I’ll be honest–it’s been a while since a novel has drawn me in and excited me. Many of the books I’ve recently finished have all been three-star reads, interesting enough but not memorable.
However, when my friend recommended The Invisible Life of Addie LaRue by V.E. Schwab for our book club, little did I know, this would become my first five-star book read of 2022.
The Invisible Life of Addie LaRue tells the story of twenty-three-year-old French girl Adeline “Addie” LaRue who sold her soul to the darkness to gain her freedom. Unbeknownst to Addie, this exchange comes with a terrible price; because along with her freedom comes the catch of being forgotten by everyone she meets.

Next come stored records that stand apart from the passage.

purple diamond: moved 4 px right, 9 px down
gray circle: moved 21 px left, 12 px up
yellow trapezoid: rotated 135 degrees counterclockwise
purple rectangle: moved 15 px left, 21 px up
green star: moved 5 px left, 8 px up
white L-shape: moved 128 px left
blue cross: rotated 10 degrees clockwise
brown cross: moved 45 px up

You see, when Addie talks to a friend or family member or makes a connection with someone new, she inevitably faces the future of them not being able to remember her. And even when she tries to leave her mark–via written notes or drawings–she will find them being erased and returned to its original blank slate. Because of this, Addie isn’t able to leave a mark, making her almost “invisible” to everyone she comes in contact with.

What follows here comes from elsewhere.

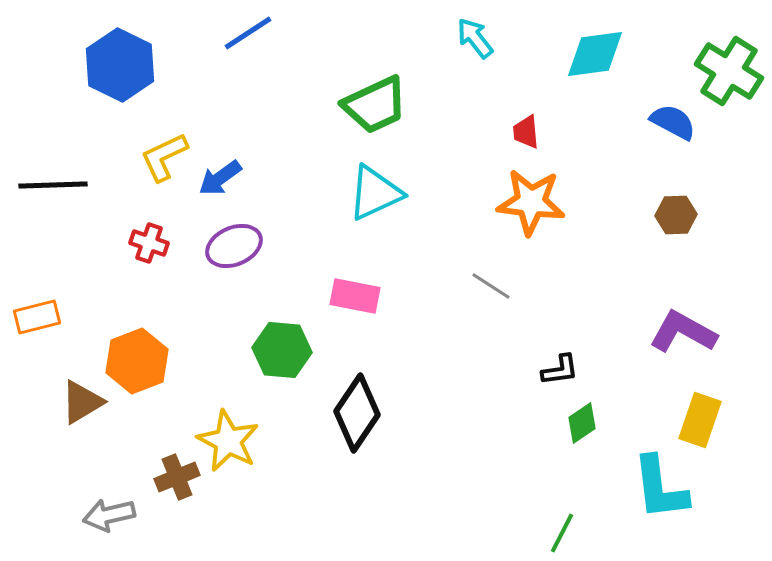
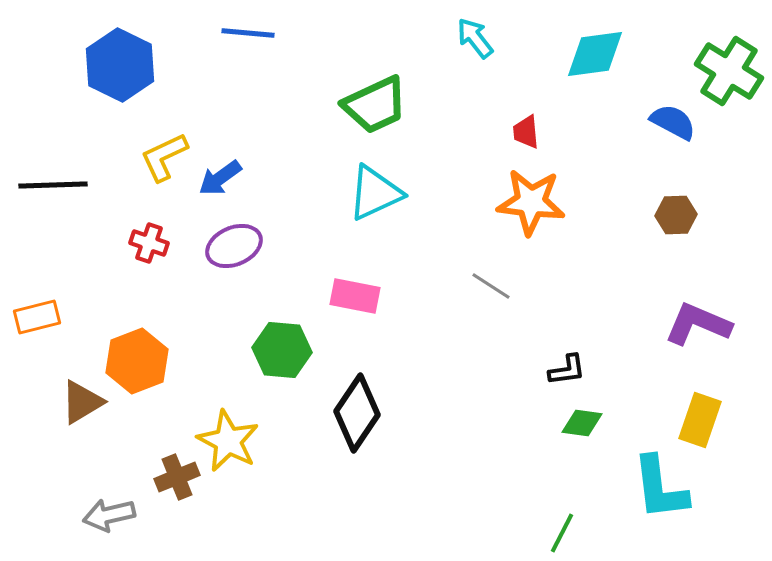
blue line: rotated 38 degrees clockwise
purple L-shape: moved 15 px right, 8 px up; rotated 6 degrees counterclockwise
black L-shape: moved 7 px right
green diamond: rotated 42 degrees clockwise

For 300 years since she made that deal, she has struggled with this type of existence… that is, until she meets bookstore seller Henry who is unfazed by her curse and remembers every little encounter and detail about her.

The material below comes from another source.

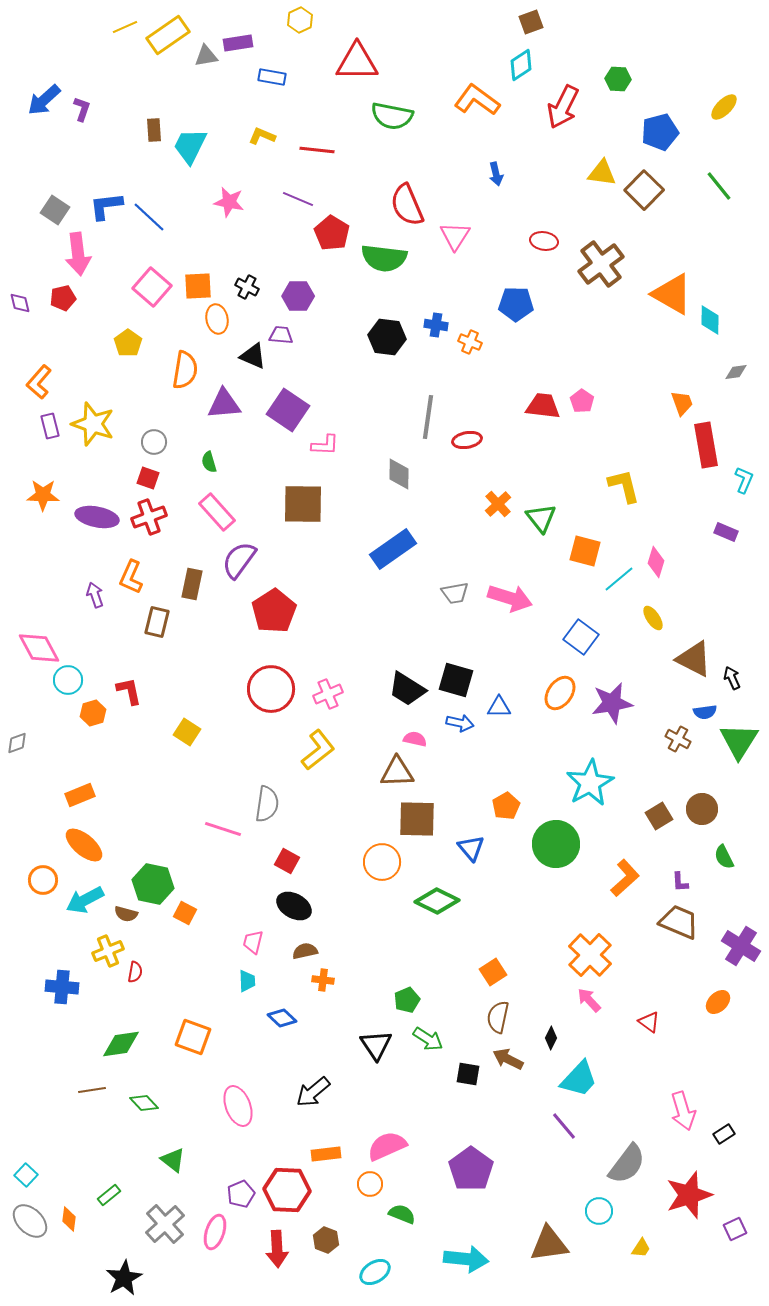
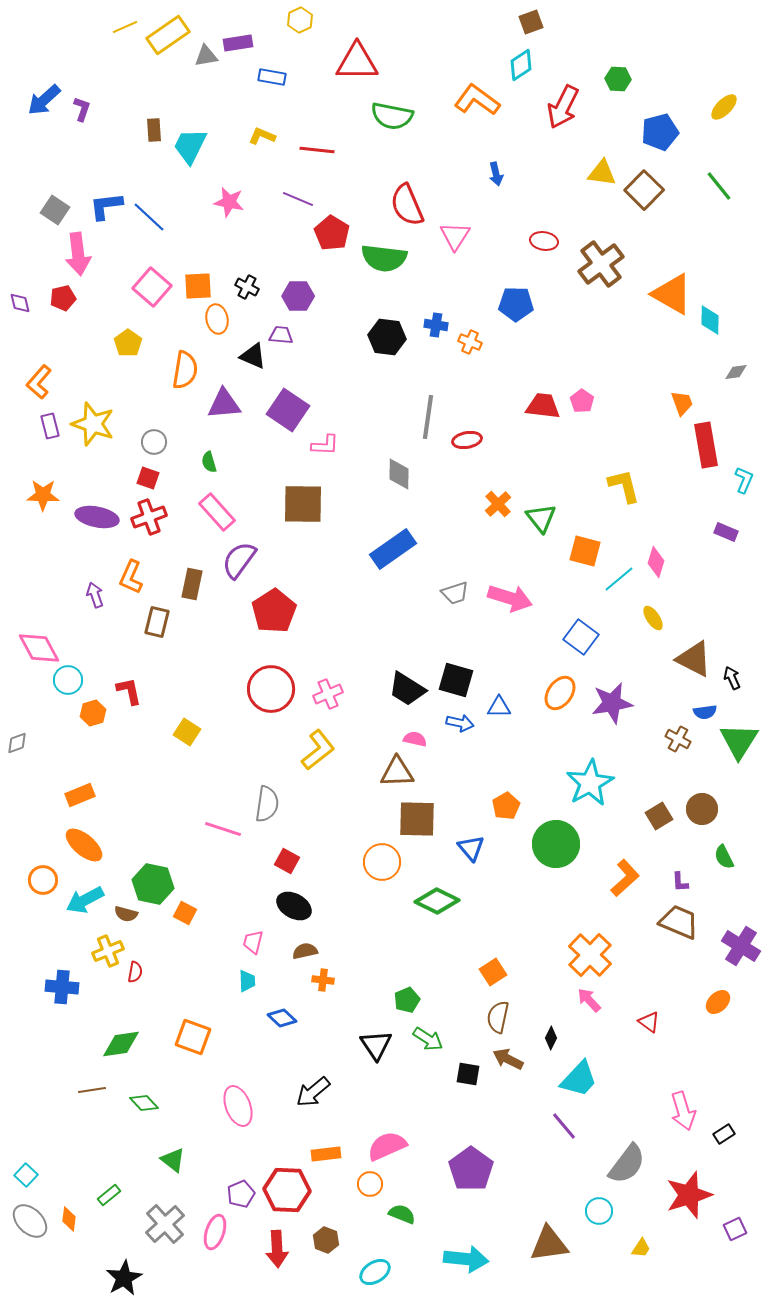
gray trapezoid at (455, 593): rotated 8 degrees counterclockwise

Describing it as a mix between The Picture of Dorian Gray and The Time Traveler’s Wife, I’d say Addie LaRue is a page-turner that will leave you feeling all types of emotions, from sadness about Addie’s situation to a sense of hope when she finally meets Henry. It’s a literal roller coaster ride that will have you experiencing “all the feels.”
Moreover, V.E. Schwab’s writing style is so descriptive and immersive that you will feel like you’re actually in the story. And with the time jumps, you, as a reader, can really envision that specific point in history wherein Addie’s story takes place and see how it’s affected her life.
Schwab also uses alternating viewpoints between chapters, so you’re able to empathize with these fictional characters and remember them for all their beautiful, messed-up, broken, and (very) human experiences.
In fact, Stardust author Neil Gaiman describes the book, “for someone damned to be forgettable, Addie LaRue is a most delightfully unforgettable character, and her story is the most joyous evocation of unlikely immortality.”
Lastly, I found a plethora of wonderful and relatable lines throughout the course of this novel, and I think this is a testament to Schwab’s wonderful storytelling. I particularly loved the following lines from the novel:
“Books, she (Addie) has found, are a way to live a thousand lives––or to find strength in a very long one.”
“The nicest days are always the ones we don’t plan.”
“Nothing is all good or all bad. Life is so much messier than that.”
It reportedly took Schwab ten years to complete the novel and her hard work really shows just how great the story came to be.